The two papers are less than a week old as of this writing. Neither has been through peer review. The direction they point is consistent and, for anyone building spatial agents, uncomfortable: the spatial reasoning gap is a property of the training-data distribution, and closing it requires external structure, not better prompts.

Frequently Asked Questions

LinTree validates parent pointers only on discrete grid Navigation, one of three tested environments, and does not report equivalent gains across the other two. Continuous domains like outdoor robotics introduce sensor noise, partial observability, and non-discrete state transitions that do not map to a linearized tree of nodes. Transferring the approach would require a fundamentally different state representation.

Is stasis bias a problem for text-only LLMs or only for multimodal models?

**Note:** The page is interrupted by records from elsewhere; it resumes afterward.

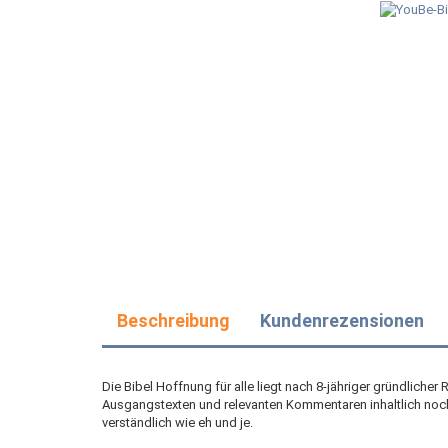
Beschreibung
Kundenrezensionen
Die Bibel Hoffnung für alle liegt nach 8-jähriger gründliche
Ausgangstexten und relevanten Kommentaren inhaltlich noch
verständlich wie eh und je.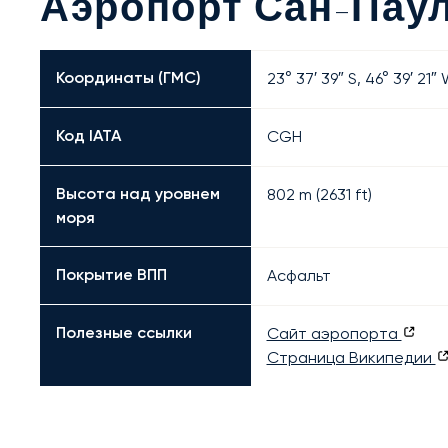
Аэропорт Сан-Пау
Координаты (ГМС)
23° 37′ 39″ S, 46° 39′ 21″
Код IATA
CGH
Высота над уровнем
802 m (2631 ft)
моря
Покрытие ВПП
Асфальт
Полезные ссылки
Сайт аэропорта
Страница Википедии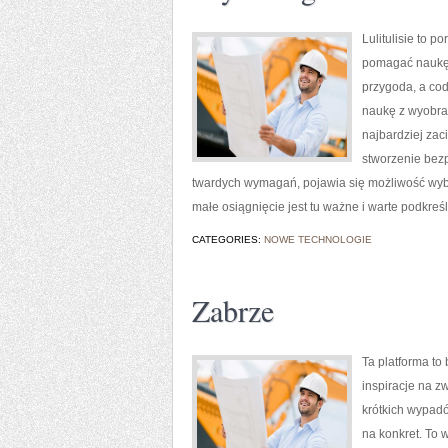
Lulitulisie to p
pomagać naukę 
przygoda, a co
naukę z wyobraź
najbardziej zac
stworzenie bezp
twardych wymagań, pojawia się możliwość wybo
małe osiągnięcie jest tu ważne i warte podkreśl
CATEGORIES:
NOWE TECHNOLOGIE
Zabrze
Ta platforma to
inspiracje na z
krótkich wypadó
na konkret. To 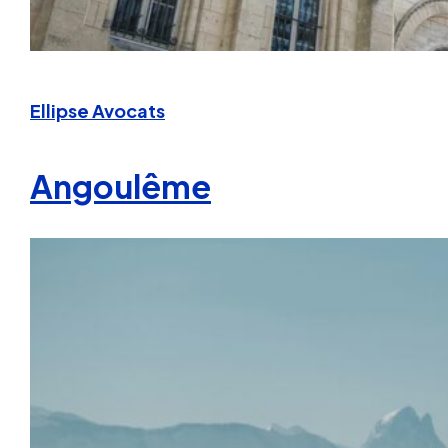
Ellipse Avocats
Angoulême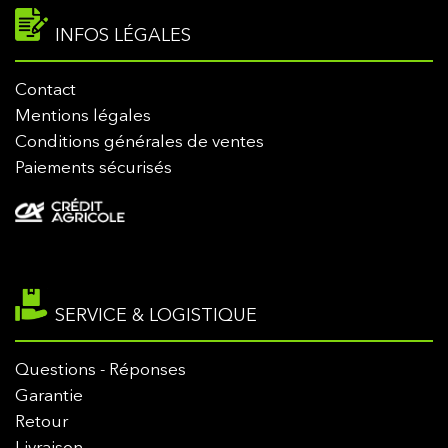
INFOS LÉGALES
Contact
Mentions légales
Conditions générales de ventes
Paiements sécurisés
SERVICE & LOGISTIQUE
Questions - Réponses
Garantie
Retour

BilliardPhys-Bench evaluates multimodal LLMs exclusively, so stasis bias is confirmed only for models that process visual and physical-scene inputs alongside text. Whether a text-only LLM exhibits the same bias when reasoning about physics from verbal descriptions alone is untested. Teams choosing between a multimodal planner that ingests camera feeds and a text-only planner operating on symbolic scene descriptions face different risk profiles: the former has a documented directional bias, while the latter’s spatial error distribution is unknown.

What should teams benchmark LLM spatial planners against before trusting them in production?

LinTree’s finding that implicit-reasoning LLMs did not reliably beat heuristic search establishes a concrete floor. Before deploying an LLM-based spatial planner, teams should run it against A* search, potential-field planners, or sampling-based methods like RRT on domain-specific tasks. If the LLM does not clear that heuristic baseline, it adds latency and computational cost without accuracy gains.

Would training LLMs on more physical-simulation data eliminate the spatial-reasoning gap?

OmniMatBench’s top score of 0.372 across 19 expert-curated materials-science subfields suggests that domain-specific training data alone does not close the reasoning-ability gap. The bottleneck is the model’s capacity to apply relational reasoning heuristics flexibly across unfamiliar problem structures, not merely exposure to domain text. Closing the spatial gap likely requires architectural changes such as explicit spatial reasoning modules or neurosymbolic hybrids rather than simply ingesting more simulation data.